▶ _Exercise requirements_
Extract only the lines from the start of the entries below to the line with "Your email address will not be published.", inclusive; omit every picture.
--------
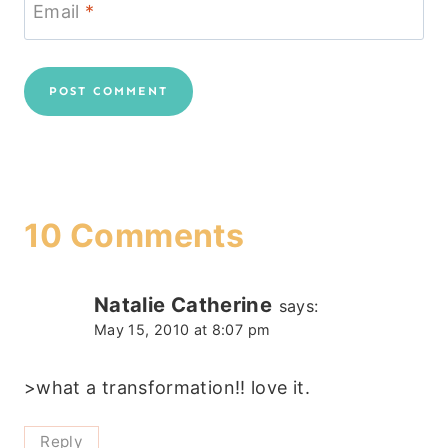
Email
*
10 Comments
Natalie Catherine
says:
May 15, 2010 at 8:07 pm
>what a transformation!! love it.
Reply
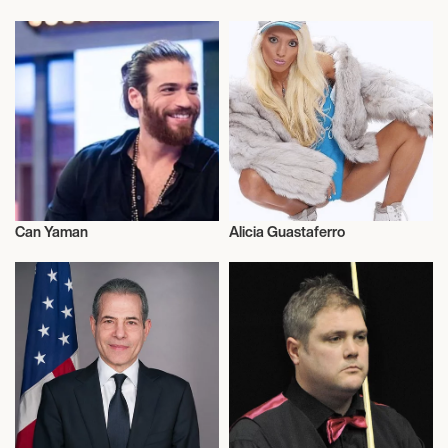
Talent
American Football
Can Yaman
Alicia Guastaferro
Actor/Actress
Talent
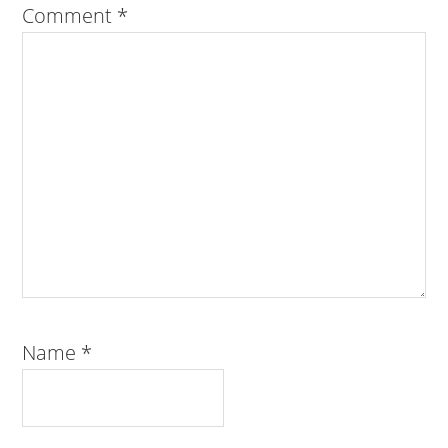
Comment
*
Name
*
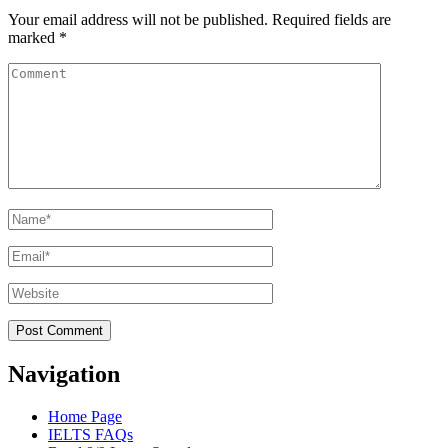
Your email address will not be published.
Required fields are
marked
*
Comment
Name
*
Email
*
Website
Navigation
Home Page
IELTS FAQs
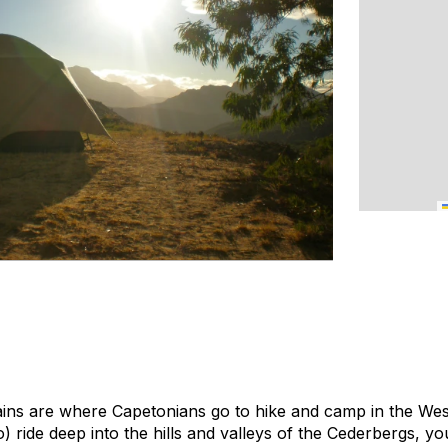
ns are where Capetonians go to hike and camp in the Wes
ride deep into the hills and valleys of the Cederbergs, you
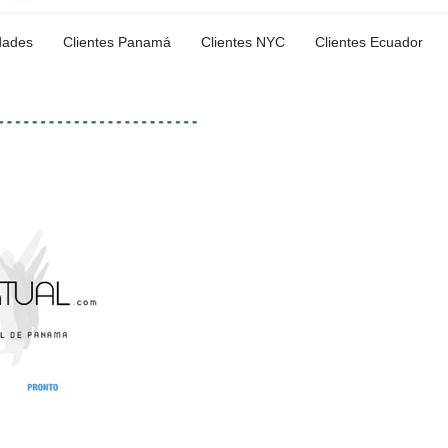
dades
Clientes Panamá
Clientes NYC
Clientes Ecuador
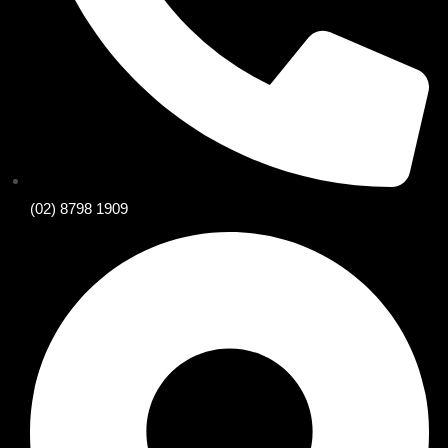
(02) 8798 1909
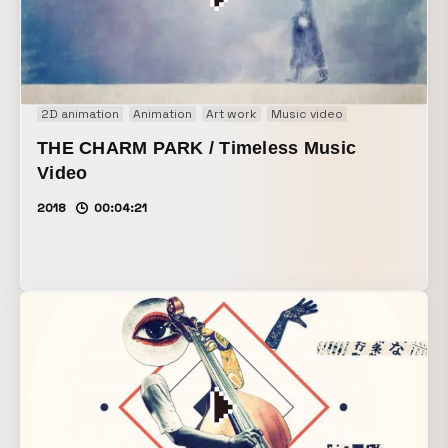
2D animation
Animation
Art work
Music video
THE CHARM PARK / Timeless Music
Video
2018
00:04:21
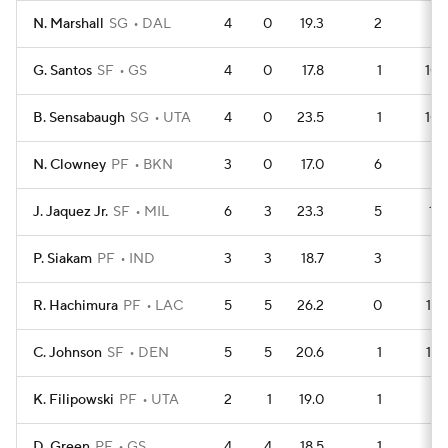
N. Marshall
SG
DAL
4
0
19.3
2
9
G. Santos
SF
GS
4
0
17.8
1
10
B. Sensabaugh
SG
UTA
4
0
23.5
1
10
N. Clowney
PF
BKN
3
0
17.0
6
2
J. Jaquez Jr.
SF
MIL
6
3
23.3
5
11
P. Siakam
PF
IND
3
3
18.7
3
5
R. Hachimura
PF
LAC
5
5
26.2
0
13
C. Johnson
SF
DEN
5
5
20.6
1
12
K. Filipowski
PF
UTA
2
1
19.0
1
4
D. Green
PF
GS
4
4
18.5
1
9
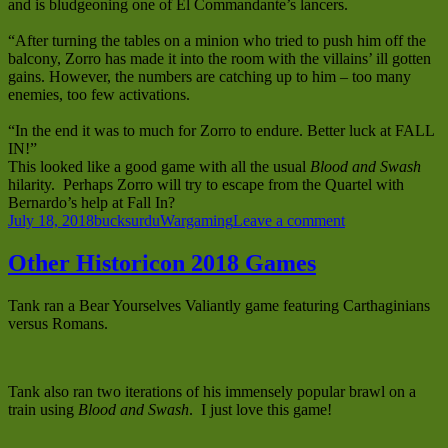
and is bludgeoning one of El Commandante’s lancers.
“After turning the tables on a minion who tried to push him off the
balcony, Zorro has made it into the room with the villains’ ill gotten
gains. However, the numbers are catching up to him – too many
enemies, too few activations.
“In the end it was to much for Zorro to endure. Better luck at FALL
IN!”
This looked like a good game with all the usual
Blood and Swash
hilarity. Perhaps Zorro will try to escape from the Quartel with
Bernardo’s help at Fall In?
Posted
Author
Categories
on
July 18, 2018
bucksurdu
Wargaming
Leave a comment
on
Duncan’s
Zorro
Other Historicon 2018 Games
Game
at
Tank ran a Bear Yourselves Valiantly game featuring Carthaginians
Historicon
versus Romans.
2018
Tank also ran two iterations of his immensely popular brawl on a
train using
Blood and Swash
. I just love this game!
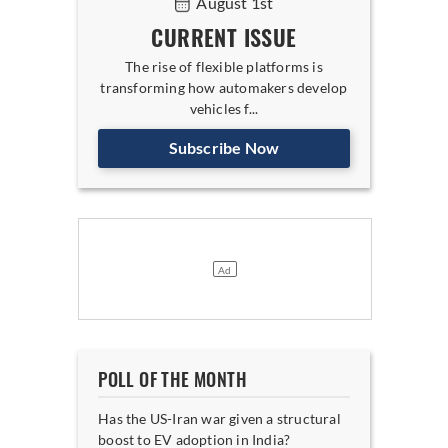
August 1st
CURRENT ISSUE
The rise of flexible platforms is
transforming how automakers develop
vehicles f...
Subscribe Now
POLL OF THE MONTH
Has the US-Iran war given a structural
boost to EV adoption in India?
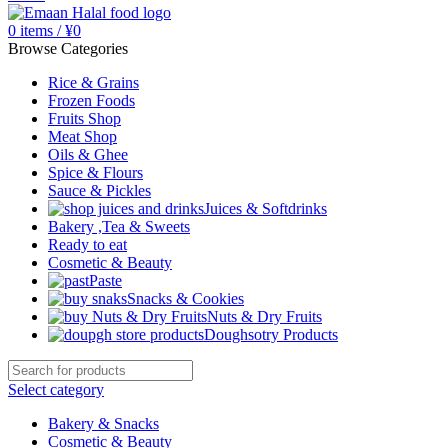
0
items
/
¥
0
Browse Categories
Rice & Grains
Frozen Foods
Fruits Shop
Meat Shop
Oils & Ghee
Spice & Flours
Sauce & Pickles
Juices & Softdrinks
Bakery ,Tea & Sweets
Ready to eat
Cosmetic & Beauty
Paste
Snacks & Cookies
Nuts & Dry Fruits
Doughsotry Products
Select category
Bakery & Snacks
Cosmetic & Beauty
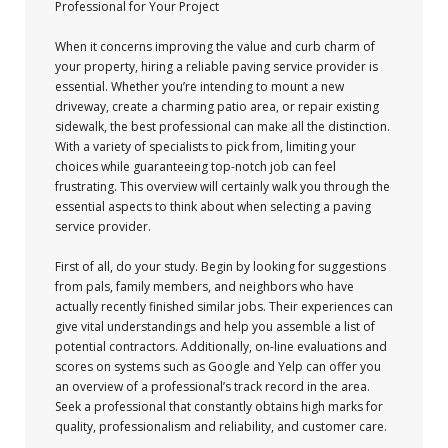
Professional for Your Project
When it concerns improving the value and curb charm of
your property, hiring a reliable paving service provider is
essential. Whether you’re intending to mount a new
driveway, create a charming patio area, or repair existing
sidewalk, the best professional can make all the distinction.
With a variety of specialists to pick from, limiting your
choices while guaranteeing top-notch job can feel
frustrating. This overview will certainly walk you through the
essential aspects to think about when selecting a paving
service provider.
First of all, do your study. Begin by looking for suggestions
from pals, family members, and neighbors who have
actually recently finished similar jobs. Their experiences can
give vital understandings and help you assemble a list of
potential contractors. Additionally, on-line evaluations and
scores on systems such as Google and Yelp can offer you
an overview of a professional’s track record in the area.
Seek a professional that constantly obtains high marks for
quality, professionalism and reliability, and customer care.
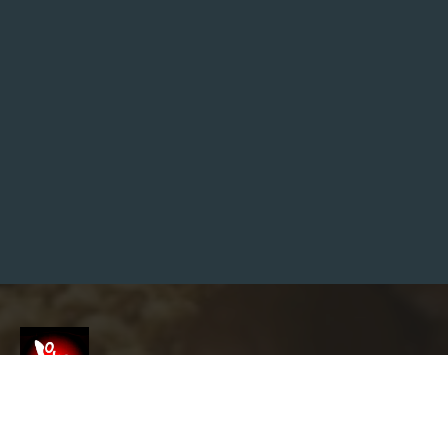
S
H
I
N
I
M
P
A
C
T
:
W
H
E
R
E
T
O
F
I
N
D
S
H
R
I
V
Screenshot
E
L
E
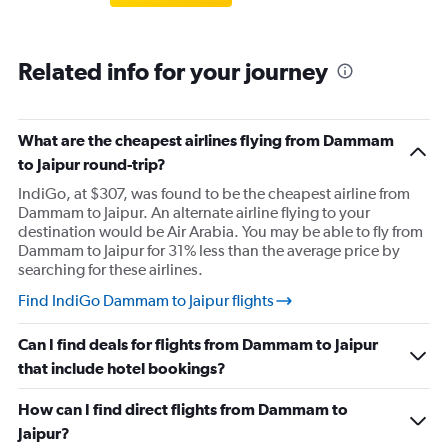
Related info for your journey
What are the cheapest airlines flying from Dammam
to Jaipur round-trip?
IndiGo, at $307, was found to be the cheapest airline from
Dammam to Jaipur. An alternate airline flying to your
destination would be Air Arabia. You may be able to fly from
Dammam to Jaipur for 31% less than the average price by
searching for these airlines.
Find IndiGo Dammam to Jaipur flights
Can I find deals for flights from Dammam to Jaipur
that include hotel bookings?
How can I find direct flights from Dammam to
Jaipur?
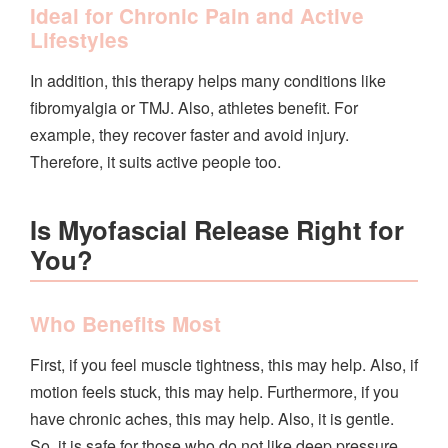
Ideal for Chronic Pain and Active
Lifestyles
In addition, this therapy helps many conditions like
fibromyalgia or TMJ. Also, athletes benefit. For
example, they recover faster and avoid injury.
Therefore, it suits active people too.
Is Myofascial Release Right for
You?
Who Benefits Most
First, if you feel muscle tightness, this may help. Also, if
motion feels stuck, this may help. Furthermore, if you
have chronic aches, this may help. Also, it is gentle.
So, it is safe for those who do not like deep pressure.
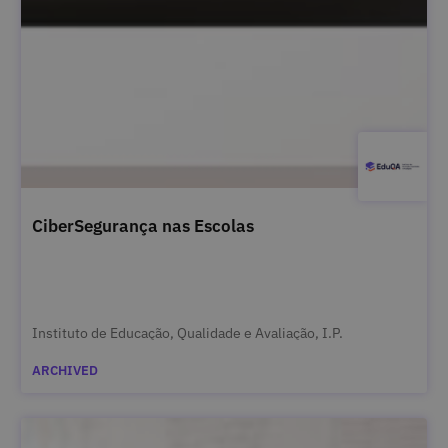
CiberSegurança nas Escolas
Instituto de Educação, Qualidade e Avaliação, I.P.
ARCHIVED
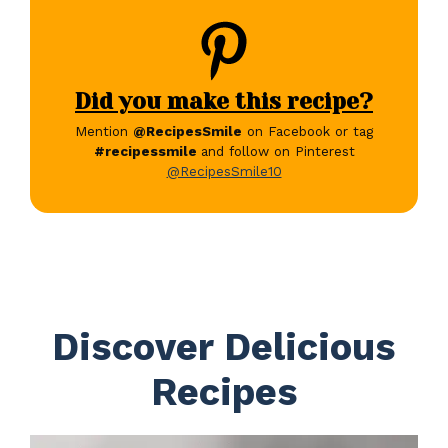
Did you make this recipe?
Mention
@RecipesSmile
on Facebook or tag
#recipessmile
and follow on Pinterest
@RecipesSmile10
Discover Delicious
Recipes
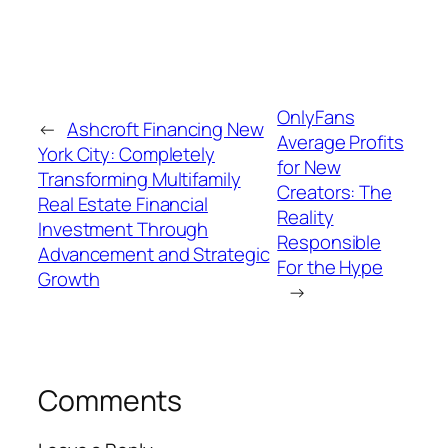
OnlyFans
←
Ashcroft Financing New
Average Profits
York City: Completely
for New
Transforming Multifamily
Creators: The
Real Estate Financial
Reality
Investment Through
Responsible
Advancement and Strategic
For the Hype
Growth
→
Comments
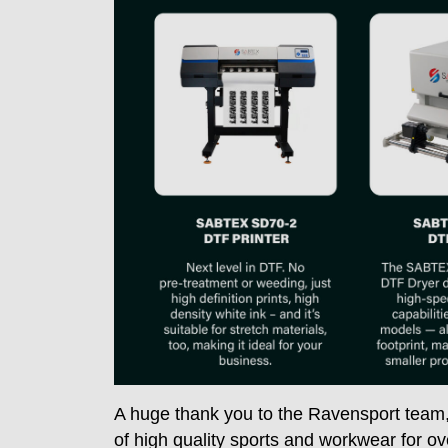
A huge thank you to the Ravensport team
of high quality sports and workwear for ov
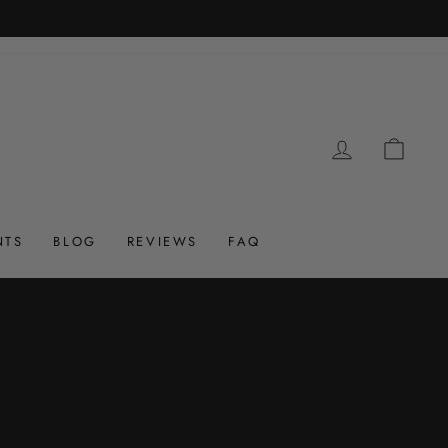
LOG IN
CAR
NTS
BLOG
REVIEWS
FAQ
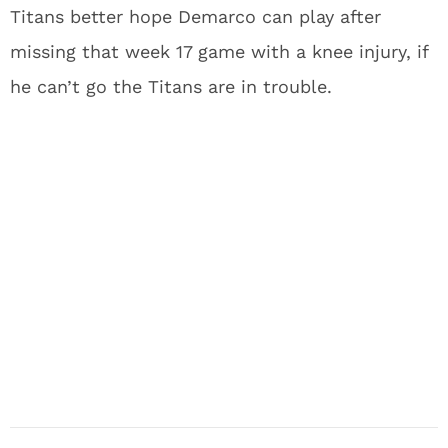
Titans better hope Demarco can play after
missing that week 17 game with a knee injury, if
he can’t go the Titans are in trouble.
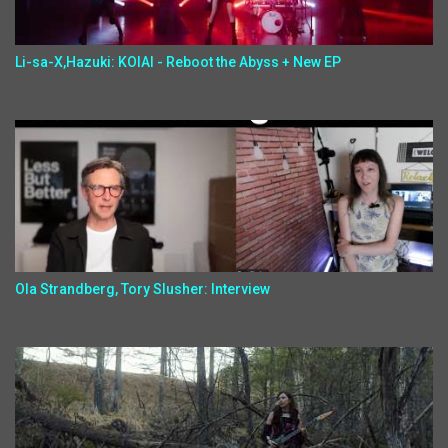
Li-sa-X,Hazuki: KOIAI - Reboot the Abyss + New EP
Ola Strandberg, Tory Slusher: Interview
--------
▶ _Exercise output_
Email
*
10 Comments
Natalie Catherine
says:
May 15, 2010 at 8:07 pm
>what a transformation!! love it.
Reply
Talent
American Football
Can Yaman
Alicia Guastaferro
Actor/Actress
Talent
Comment
*
Name
*
Your email address will not be published.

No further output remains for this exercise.